The new product and service development process is vital for the performance of companies. If this process cannot be designed effectively, the continuity of the companies is in danger. In order for this process not to lead to high costs, companies need to focus on key stages. According to the results obtained from this study, the testing process is the stage that companies should pay the most attention to. In this context, companies should carry out final controls very effectively for new products and services developed. In this way, the disruptions in the product development process will be minimized. This will allow companies to improve their performance. In the event that companies with efficient investments increase, it will be easier for countries to reach their sustainable development goals.

Developing new products is vital for developing countries to achieve their sustainable growth targets. It is necessary to adapt current technological developments to new products to be developed for sustainable growth. In this context, technological advances for these products should be followed carefully. In this process, it would be appropriate for companies to reach this goal by employing qualified personnel. Complex processes can be found in new products developed for sustainable development. Products containing specific details such as engineering processes can be developed by competent personnel. Therefore, companies should give priority to this issue in the selection of personnel. Kumar et al. (2020), Pugna et al. (2020), Odei et al. (2021), and Agrawal et al. (2020) also focused on the ways to increase the performance of the new products. They defined that the employee quality is essential to increase the performance of this process.

Conclusion

A new decision-making model is applied for measuring the new service development-enhanced sustainable growth of emerging economies. First, bipolar q-ROF M-SWARA with golden cut is used for weighting the new service development process. Secondly, bipolar q-ROF ELECTRE with golden cut is employed for illustrating the impact-relation map of sustainable growth determinants with respect to the new service development process for emerging economies. It is found that commercialization has an impact on design and analyzing. Furthermore, testing is influenced by analyzing and design. It is also determined that testing has the highest significance while creating a new service for sustainable growth. Analyzing plays also an important role for this condition. Ranking results also demonstrate that qualified organizational teams and equipment is the most critical factor regarding innovative service process-based sustainable growth. Market adaptation to green economy is found as another important issue for this condition. Customer-oriented service and products and corporate social responsibilities are on the last ranks.
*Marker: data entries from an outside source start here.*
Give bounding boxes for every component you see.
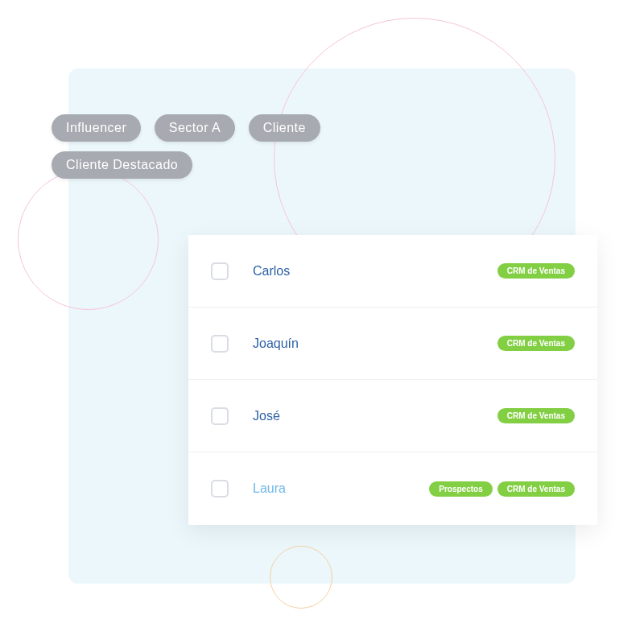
contact-row[interactable]: José CRM de Ventas [188, 380, 597, 452]
contact-badge: CRM de Ventas [497, 263, 575, 279]
contact-badge: CRM de Ventas [497, 336, 575, 351]
filter-chip-cliente-destacado[interactable]: Cliente Destacado [52, 151, 192, 179]
contact-row[interactable]: Carlos CRM de Ventas [188, 235, 597, 308]
checkbox[interactable] [211, 335, 229, 353]
filter-chip-influencer[interactable]: Influencer [52, 114, 141, 142]
contact-row[interactable]: Joaquín CRM de Ventas [188, 308, 597, 380]
contact-badges: CRM de Ventas [497, 263, 575, 279]
contact-name[interactable]: José [253, 409, 280, 423]
contact-badge: CRM de Ventas [497, 408, 575, 423]
filter-chip-cliente[interactable]: Cliente [249, 114, 320, 142]
checkbox[interactable] [211, 480, 229, 497]
contact-badges: CRM de Ventas [497, 408, 575, 423]
filter-chip-sector-a[interactable]: Sector A [155, 114, 235, 142]
contact-badges: CRM de Ventas [497, 336, 575, 351]
contact-badge: CRM de Ventas [497, 481, 575, 497]
contact-name[interactable]: Carlos [253, 264, 290, 279]
contact-row[interactable]: Laura Prospectos CRM de Ventas [188, 452, 597, 525]
contact-name[interactable]: Laura [253, 481, 286, 496]
contact-badge: Prospectos [429, 481, 492, 497]
stage: Influencer Sector A Cliente Cliente Dest… [0, 0, 644, 644]
decorative-circle-small [18, 169, 159, 310]
filter-chip-group: Influencer Sector A Cliente Cliente Dest… [47, 109, 353, 184]
decorative-circle-orange [270, 546, 332, 609]
contact-badges: Prospectos CRM de Ventas [429, 481, 575, 497]
contact-name[interactable]: Joaquín [253, 336, 299, 351]
checkbox[interactable] [211, 407, 229, 425]
contacts-list: Carlos CRM de Ventas Joaquín CRM de Vent… [188, 235, 597, 525]
checkbox[interactable] [211, 262, 229, 280]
The novelties of this study are to construct a novel decision-making approach by using the bipolar q-ROFSs and golden cut and to figure out the influencing degrees and directions of sustainable growth determinants for emerging economies. The results will be generated for the further studies at the country and industry level. The limitation of this study is to focus on a general view regarding the sustainable growth. A specific industry can be evaluated in the following studies, such as green energy market. Additionally, the model can also be improved in the future research. In this context, AHP can be preferred instead of M-SWARA for the purpose of weighting items. Moreover, technique for order of preference by similarity to ideal solution (TOPSIS) can be considered to rank determinants by aim of making comparative analysis with the results of ELECTRE.